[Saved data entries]
== Segment start ==

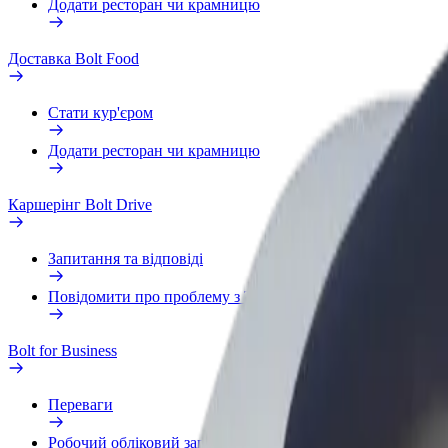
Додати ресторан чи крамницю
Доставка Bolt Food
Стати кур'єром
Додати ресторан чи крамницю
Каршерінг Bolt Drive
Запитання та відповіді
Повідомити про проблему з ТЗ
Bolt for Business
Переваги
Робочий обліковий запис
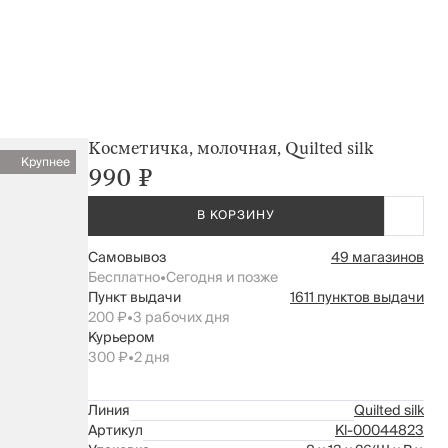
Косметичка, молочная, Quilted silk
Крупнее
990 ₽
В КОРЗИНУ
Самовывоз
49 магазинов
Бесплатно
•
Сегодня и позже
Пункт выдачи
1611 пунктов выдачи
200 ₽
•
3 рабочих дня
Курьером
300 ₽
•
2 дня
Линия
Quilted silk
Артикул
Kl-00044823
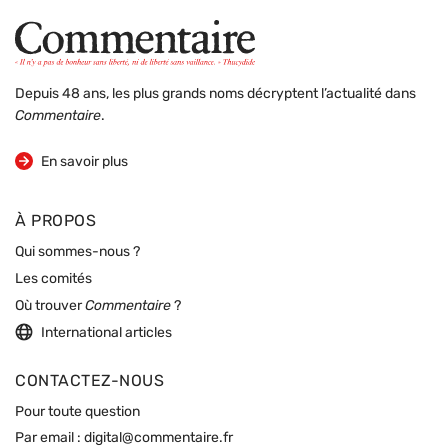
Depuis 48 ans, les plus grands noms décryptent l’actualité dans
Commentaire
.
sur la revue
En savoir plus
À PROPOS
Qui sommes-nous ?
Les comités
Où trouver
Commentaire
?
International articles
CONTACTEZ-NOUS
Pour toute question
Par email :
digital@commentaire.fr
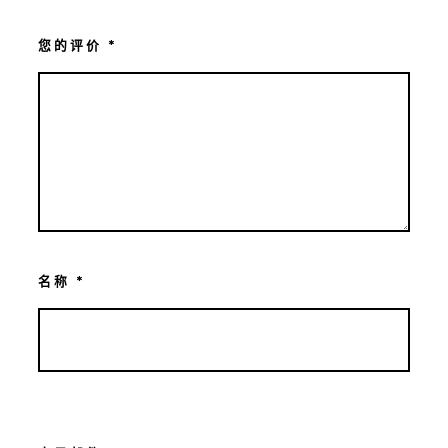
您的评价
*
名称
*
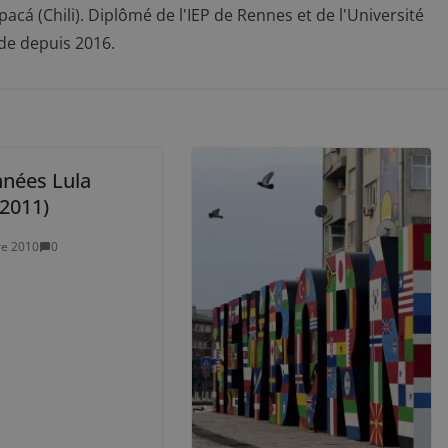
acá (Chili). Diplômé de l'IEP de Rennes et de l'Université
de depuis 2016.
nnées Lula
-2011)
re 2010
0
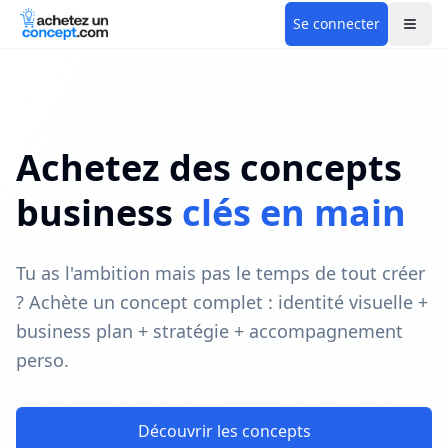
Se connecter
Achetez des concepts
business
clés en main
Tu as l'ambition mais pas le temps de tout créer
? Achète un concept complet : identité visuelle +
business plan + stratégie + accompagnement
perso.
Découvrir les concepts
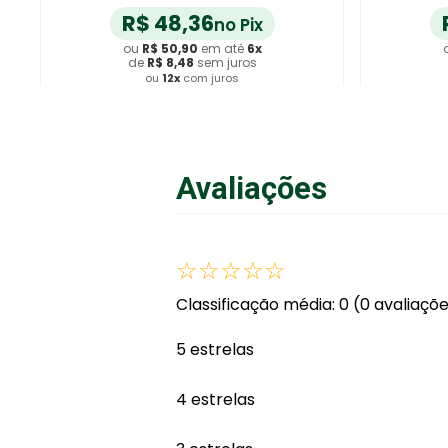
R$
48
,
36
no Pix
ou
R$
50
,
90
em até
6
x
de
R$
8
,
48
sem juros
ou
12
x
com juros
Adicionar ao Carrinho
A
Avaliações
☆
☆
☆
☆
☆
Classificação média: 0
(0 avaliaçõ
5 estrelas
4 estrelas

== Segment end ==
== Segment start ==

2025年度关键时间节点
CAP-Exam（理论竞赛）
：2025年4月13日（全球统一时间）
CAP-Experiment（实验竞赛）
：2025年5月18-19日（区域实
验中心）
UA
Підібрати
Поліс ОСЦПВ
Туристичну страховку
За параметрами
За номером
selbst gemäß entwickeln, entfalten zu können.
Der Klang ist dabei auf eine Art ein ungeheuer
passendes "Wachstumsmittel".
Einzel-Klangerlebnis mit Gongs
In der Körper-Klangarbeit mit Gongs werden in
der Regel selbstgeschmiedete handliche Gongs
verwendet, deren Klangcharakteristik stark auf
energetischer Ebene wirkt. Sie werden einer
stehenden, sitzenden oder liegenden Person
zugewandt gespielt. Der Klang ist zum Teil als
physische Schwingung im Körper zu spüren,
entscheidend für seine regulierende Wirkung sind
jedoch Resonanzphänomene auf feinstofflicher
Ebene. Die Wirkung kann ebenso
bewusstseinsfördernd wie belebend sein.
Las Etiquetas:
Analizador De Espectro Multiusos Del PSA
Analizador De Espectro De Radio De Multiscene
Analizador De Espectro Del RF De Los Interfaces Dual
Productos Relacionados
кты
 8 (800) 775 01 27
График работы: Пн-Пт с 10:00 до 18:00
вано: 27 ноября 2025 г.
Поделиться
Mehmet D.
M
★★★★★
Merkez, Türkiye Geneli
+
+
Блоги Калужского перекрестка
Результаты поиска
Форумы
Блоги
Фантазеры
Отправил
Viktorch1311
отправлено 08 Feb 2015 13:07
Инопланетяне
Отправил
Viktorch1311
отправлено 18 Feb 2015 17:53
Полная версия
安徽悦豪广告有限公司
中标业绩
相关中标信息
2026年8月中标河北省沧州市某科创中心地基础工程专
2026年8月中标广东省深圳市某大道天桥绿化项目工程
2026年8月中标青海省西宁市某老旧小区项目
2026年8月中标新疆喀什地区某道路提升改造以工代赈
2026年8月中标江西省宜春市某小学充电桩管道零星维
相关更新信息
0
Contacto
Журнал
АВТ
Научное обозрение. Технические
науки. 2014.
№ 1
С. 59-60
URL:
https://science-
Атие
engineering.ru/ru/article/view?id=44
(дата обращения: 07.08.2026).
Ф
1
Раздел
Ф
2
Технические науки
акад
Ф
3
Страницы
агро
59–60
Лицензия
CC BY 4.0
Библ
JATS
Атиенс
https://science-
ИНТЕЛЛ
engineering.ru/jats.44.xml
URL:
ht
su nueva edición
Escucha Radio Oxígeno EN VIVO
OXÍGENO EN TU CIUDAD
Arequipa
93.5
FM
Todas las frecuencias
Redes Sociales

== Segment end ==
== Segment start ==

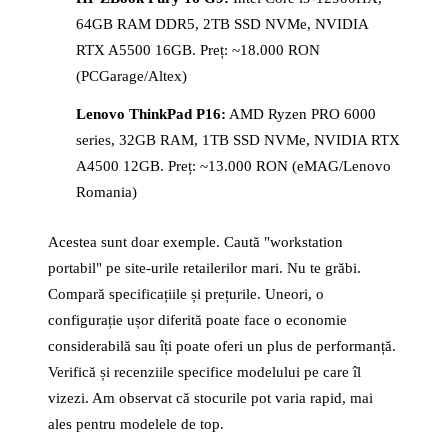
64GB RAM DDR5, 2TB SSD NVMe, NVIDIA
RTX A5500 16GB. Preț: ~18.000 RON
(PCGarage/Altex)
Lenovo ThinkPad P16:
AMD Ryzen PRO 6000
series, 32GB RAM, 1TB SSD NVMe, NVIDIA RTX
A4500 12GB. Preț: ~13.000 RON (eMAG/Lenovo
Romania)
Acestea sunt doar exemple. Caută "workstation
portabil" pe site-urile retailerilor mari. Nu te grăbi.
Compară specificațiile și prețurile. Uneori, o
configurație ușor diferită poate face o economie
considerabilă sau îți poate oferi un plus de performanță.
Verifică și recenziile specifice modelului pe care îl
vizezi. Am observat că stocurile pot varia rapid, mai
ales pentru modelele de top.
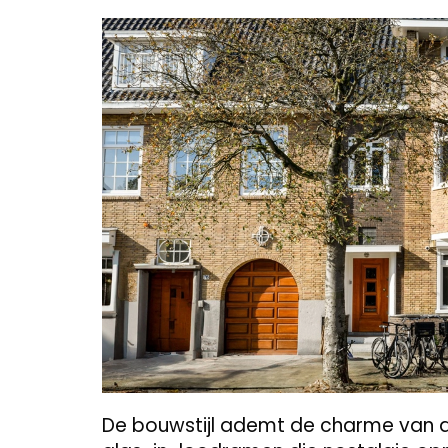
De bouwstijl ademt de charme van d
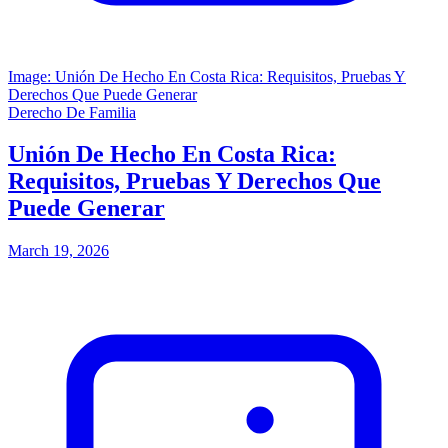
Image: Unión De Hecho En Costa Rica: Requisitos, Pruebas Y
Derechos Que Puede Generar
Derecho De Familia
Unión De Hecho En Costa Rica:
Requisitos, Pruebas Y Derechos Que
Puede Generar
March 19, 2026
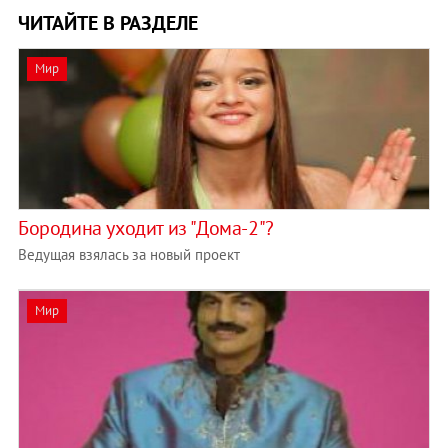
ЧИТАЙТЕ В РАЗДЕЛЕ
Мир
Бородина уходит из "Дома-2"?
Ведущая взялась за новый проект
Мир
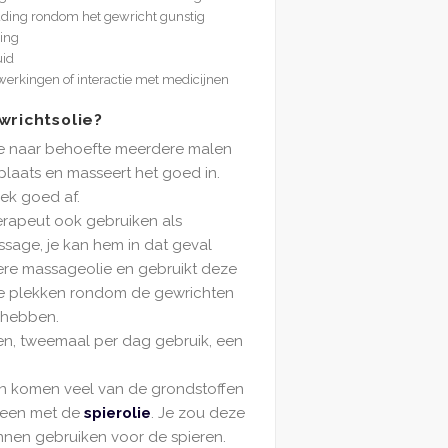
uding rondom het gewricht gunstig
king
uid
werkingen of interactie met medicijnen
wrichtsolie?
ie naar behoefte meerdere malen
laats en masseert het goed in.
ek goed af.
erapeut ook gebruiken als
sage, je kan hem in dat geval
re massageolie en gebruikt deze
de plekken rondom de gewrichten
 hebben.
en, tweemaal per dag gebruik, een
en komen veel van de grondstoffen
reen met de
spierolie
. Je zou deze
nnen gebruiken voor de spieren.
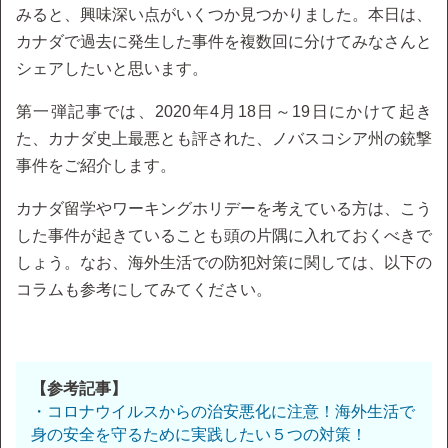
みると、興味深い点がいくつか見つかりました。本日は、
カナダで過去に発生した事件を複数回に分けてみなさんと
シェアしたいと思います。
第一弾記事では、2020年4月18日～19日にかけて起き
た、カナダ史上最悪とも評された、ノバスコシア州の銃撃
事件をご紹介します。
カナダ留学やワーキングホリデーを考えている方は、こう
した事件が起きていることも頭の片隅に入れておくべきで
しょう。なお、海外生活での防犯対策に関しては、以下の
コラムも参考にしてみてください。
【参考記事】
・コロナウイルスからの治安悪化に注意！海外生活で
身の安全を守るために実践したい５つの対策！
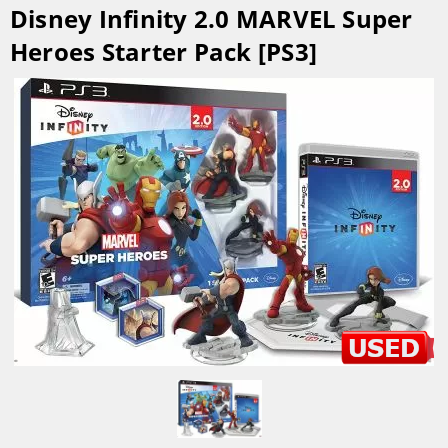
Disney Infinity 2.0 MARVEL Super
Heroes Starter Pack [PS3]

== Segment end ==

• **Work request**:
The lines to return are those in the records above that hold the word "Requisitos".

• **Result of this exercise**:
Image: Unión De Hecho En Costa Rica: Requisitos, Pruebas Y
Requisitos, Pruebas Y Derechos Que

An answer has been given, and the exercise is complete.